My (limited) understanding of the VFS code is that functions at
the notify_change() level expect that its callers will have
already sanitized the input -- those callers are largely the
system call routines. That's why I chose to address this in NFSD.
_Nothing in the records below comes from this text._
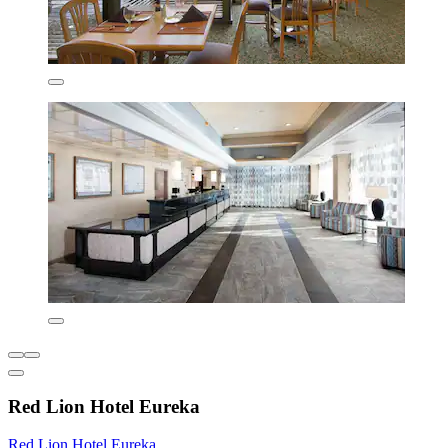
Red Lion Hotel Eureka
Red Lion Hotel Eureka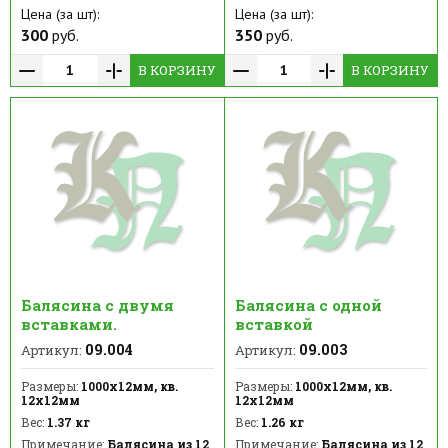
Цена (за шт):
Цена (за шт):
300
руб.
350
руб.
В КОРЗИНУ
В КОРЗИНУ
Балясина с двумя
Балясина с одной
вставками.
вставкой
09.004
09.003
Артикул:
Артикул:
Размеры:
1000х12мм, кв.
Размеры:
1000х12мм, кв.
12х12мм
12х12мм
Вес:
1.37 кг
Вес:
1.26 кг
Примечание:
Балясина из 12
Примечание:
Балясина из 12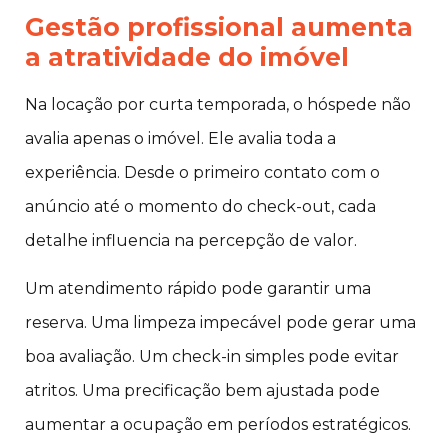
Gestão profissional aumenta
a atratividade do imóvel
Na locação por curta temporada, o hóspede não
avalia apenas o imóvel. Ele avalia toda a
experiência. Desde o primeiro contato com o
anúncio até o momento do check-out, cada
detalhe influencia na percepção de valor.
Um atendimento rápido pode garantir uma
reserva. Uma limpeza impecável pode gerar uma
boa avaliação. Um check-in simples pode evitar
atritos. Uma precificação bem ajustada pode
aumentar a ocupação em períodos estratégicos.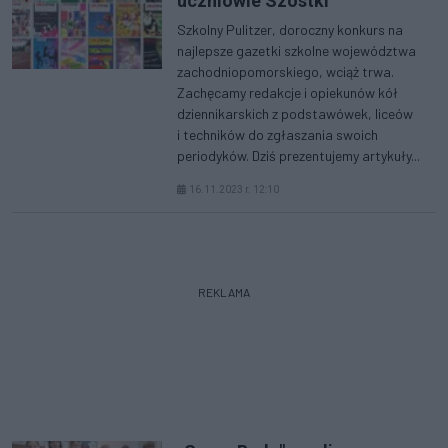
uczniowie Szóstki
Szkolny Pulitzer, doroczny konkurs na
najlepsze gazetki szkolne województwa
zachodniopomorskiego, wciąż trwa.
Zachęcamy redakcje i opiekunów kół
dziennikarskich z podstawówek, liceów
i techników do zgłaszania swoich
periodyków. Dziś prezentujemy artykuły...
16.11.2023 r. 12:10
REKLAMA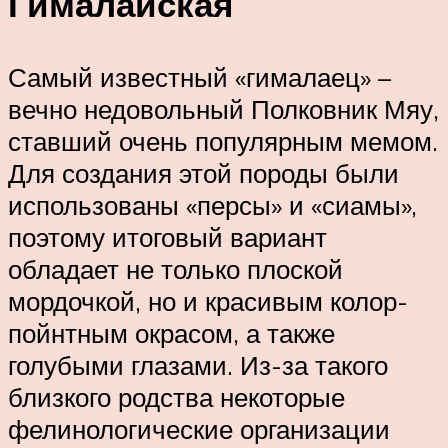
Гималайская
Самый известный «гималаец» –
вечно недовольный Полковник Мяу,
ставший очень популярным мемом.
Для создания этой породы были
использованы «персы» и «сиамы»,
поэтому итоговый вариант
обладает не только плоской
мордочкой, но и красивым колор-
пойнтным окрасом, а также
голубыми глазами. Из-за такого
близкого родства некоторые
фелинологические организации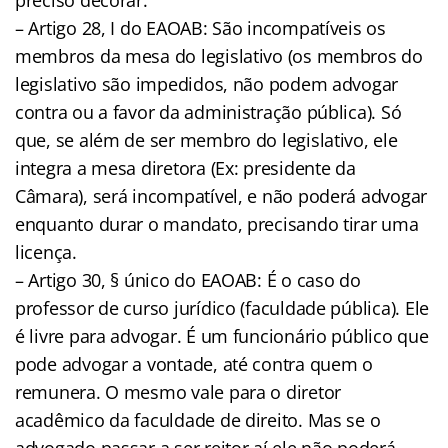
– Artigo 28, I do EAOAB: São incompatíveis os
membros da mesa do legislativo (os membros do
legislativo são impedidos, não podem advogar
contra ou a favor da administração pública). Só
que, se além de ser membro do legislativo, ele
integra a mesa diretora (Ex: presidente da
Câmara), será incompatível, e não poderá advogar
enquanto durar o mandato, precisando tirar uma
licença.
– Artigo 30, § único do EAOAB: É o caso do
professor de curso jurídico (faculdade pública). Ele
é livre para advogar. É um funcionário público que
pode advogar a vontade, até contra quem o
remunera. O mesmo vale para o diretor
acadêmico da faculdade de direito. Mas se o
advogado passar a ser reitor aí ele não poderá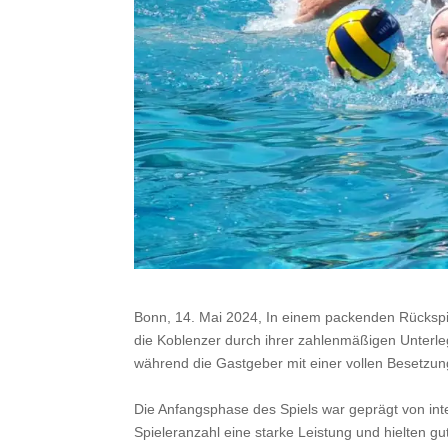
Bonn, 14. Mai 2024, In einem packenden Rücksp
die Koblenzer durch ihrer zahlenmäßigen Unterle
während die Gastgeber mit einer vollen Besetzun
Die Anfangsphase des Spiels war geprägt von int
Spieleranzahl eine starke Leistung und hielten g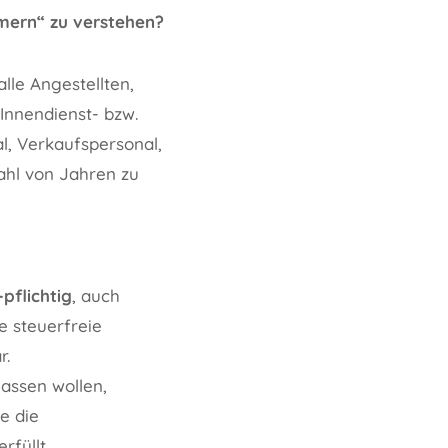
mern“ zu verstehen?
lle Angestellten,
Innendienst- bzw.
l, Verkaufspersonal,
ahl von Jahren zu
pflichtig
, auch
e steuerfreie
r.
lassen wollen,
e die
füllt.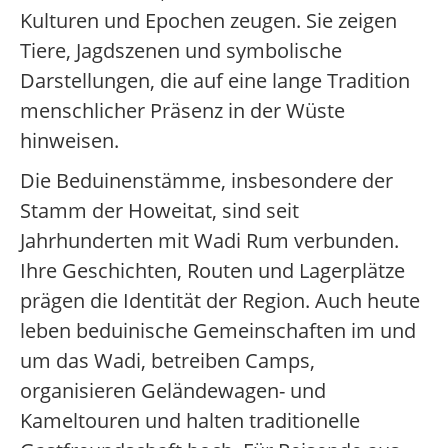
Kulturen und Epochen zeugen. Sie zeigen
Tiere, Jagdszenen und symbolische
Darstellungen, die auf eine lange Tradition
menschlicher Präsenz in der Wüste
hinweisen.
Die Beduinenstämme, insbesondere der
Stamm der Howeitat, sind seit
Jahrhunderten mit Wadi Rum verbunden.
Ihre Geschichten, Routen und Lagerplätze
prägen die Identität der Region. Auch heute
leben beduinische Gemeinschaften im und
um das Wadi, betreiben Camps,
organisieren Geländewagen- und
Kameltouren und halten traditionelle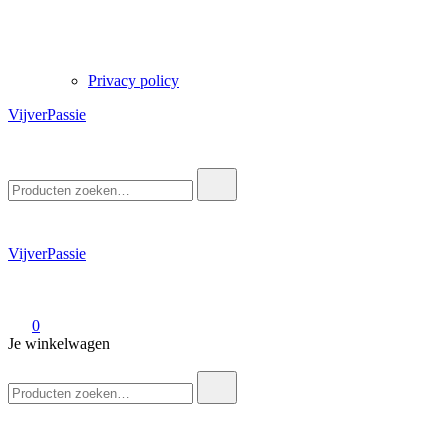
Privacy policy
VijverPassie
Zoek
naar:
VijverPassie
0
Je winkelwagen
Zoek
naar: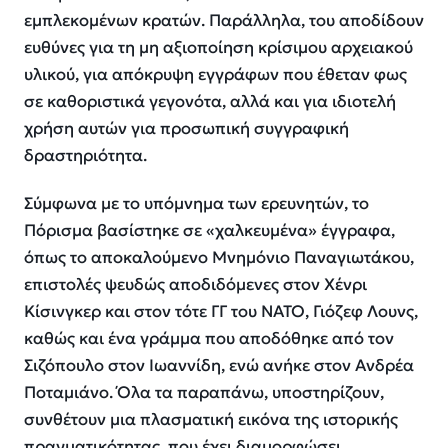
εμπλεκομένων κρατών. Παράλληλα, του αποδίδουν
ευθύνες για τη μη αξιοποίηση κρίσιμου αρχειακού
υλικού, για απόκρυψη εγγράφων που έθεταν φως
σε καθοριστικά γεγονότα, αλλά και για ιδιοτελή
χρήση αυτών για προσωπική συγγραφική
δραστηριότητα.
Σύμφωνα με το υπόμνημα των ερευνητών, το
Πόρισμα βασίστηκε σε «χαλκευμένα» έγγραφα,
όπως το αποκαλούμενο Μνημόνιο Παναγιωτάκου,
επιστολές ψευδώς αποδιδόμενες στον Χένρι
Κίσινγκερ και στον τότε ΓΓ του ΝΑΤΟ, Γιόζεφ Λουνς,
καθώς και ένα γράμμα που αποδόθηκε από τον
Σιζόπουλο στον Ιωαννίδη, ενώ ανήκε στον Ανδρέα
Ποταμιάνο. Όλα τα παραπάνω, υποστηρίζουν,
συνθέτουν μια πλασματική εικόνα της ιστορικής
πραγματικότητας, που έχει διαμορφώσει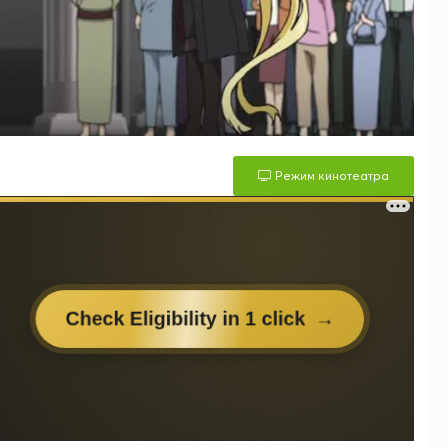
Режим кинотеатра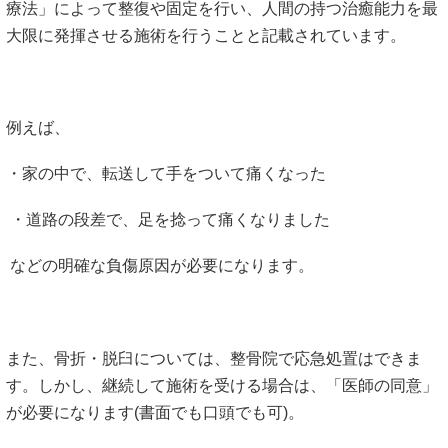
療法」によって整復や固定を行い、人間の持つ治癒能力を最
大限に発揮させる施術を行うことと記載されています。
例えば、
・家の中で、転送して手をついて痛くなった
・道路の段差で、足を捻って痛くなりました
などの明確な負傷原因が必要になります。
また、骨折・脱臼については、整骨院で応急処置はできま
す。しかし、継続して施術を受ける場合は、「医師の同意」
が必要になります(書面でも口頭でも可)。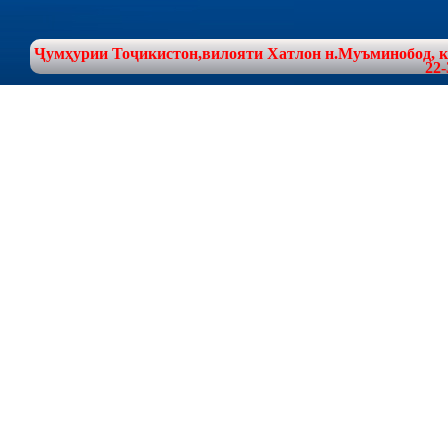
Ҷумҳурии Тоҷикистон,вилояти Хатлон н.Муъминобод, куч
22-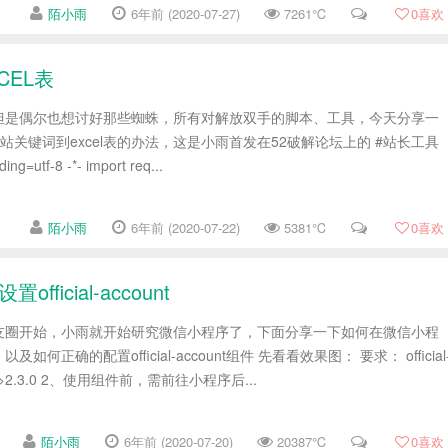
陌小雨
6年前 (2020-07-27)
7261℃
0
喜欢
CEL表
但是偶尔也想讨好那些蜘蛛，所有对解放双手的脚本、工具，今天分享一
集网站关键词到excel表的办法，这是小雨首发在52破解论坛上的 #站长工具
utf-8 -*- import req...
陌小雨
6年前 (2020-07-22)
5381℃
0
喜欢
icial-account
友圈开始，小雨就开始研究微信小程序了，下面分享一下如何在微信小程
何正确的配置official-account组件 先看看效果图： 要求： official
库>2.3.0 2、使用组件前，需前往小程序后...
陌小雨
6年前 (2020-07-20)
20387℃
0
喜欢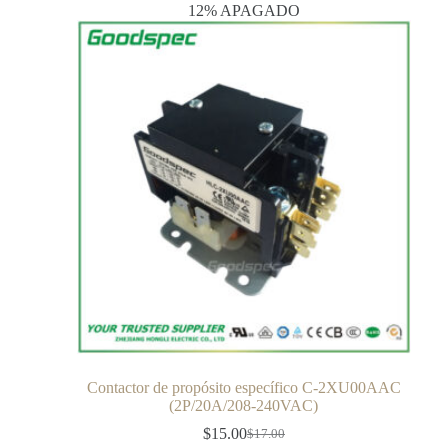
12% APAGADO
Contactor de propósito específico C-2XU00AAC
(2P/20A/208-240VAC)
$
15.00
$
17.00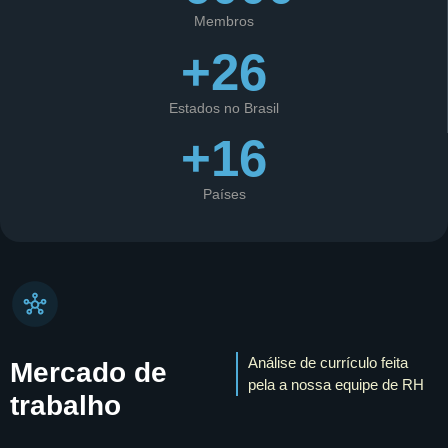
Membros
+26
Estados no Brasil
+16
Países
Análise de currículo feita
Mercado de
pela a nossa equipe de RH
trabalho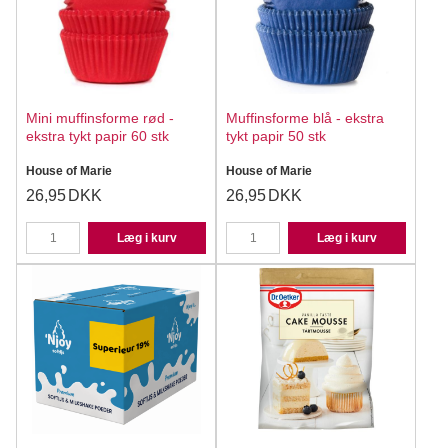
Mini muffinsforme rød -
Muffinsforme blå - ekstra
ekstra tykt papir 60 stk
tykt papir 50 stk
House of Marie
House of Marie
26,95
DKK
26,95
DKK
Læg i kurv
Læg i kurv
Maybe inode_newsize_ok() needs to check for negative size values?


--
Chuck Lever
Dave Chinner Feb. 9, 2022, 9:55 p.m. UTC | #3
On Fri, Jan 28, 2022 at 01:48:48AM +0000, Chuck Lever III wrote:
> 
> 
> > On Jan 27, 2022, at 7:36 PM, Dave Chinner <david@fromorbit.com> wrote:
> > 
> > On Thu, Jan 27, 2022 at 11:08:31AM -0500, Chuck Lever wrote:
> >> IOW it assumes the caller has already sanity-checked the value.
> > 
> > Every filesystem assumes that the iattr that is passed to ->setattr
> > by notify_change() has been sanity checked and the parameters are
> > within the valid VFS supported ranges, not just XFS. Perhaps this
> > check should be in notify_change, not in the callers?
> 
> My (limited) understanding of the VFS code is that functions at
> the notify_change() level expect that its callers will have
> already sanitized the input -- those callers are largely the
> system call routines. That's why I chose to address this in NFSD.
> 
> Maybe inode_newsize_ok() needs to check for negative size values?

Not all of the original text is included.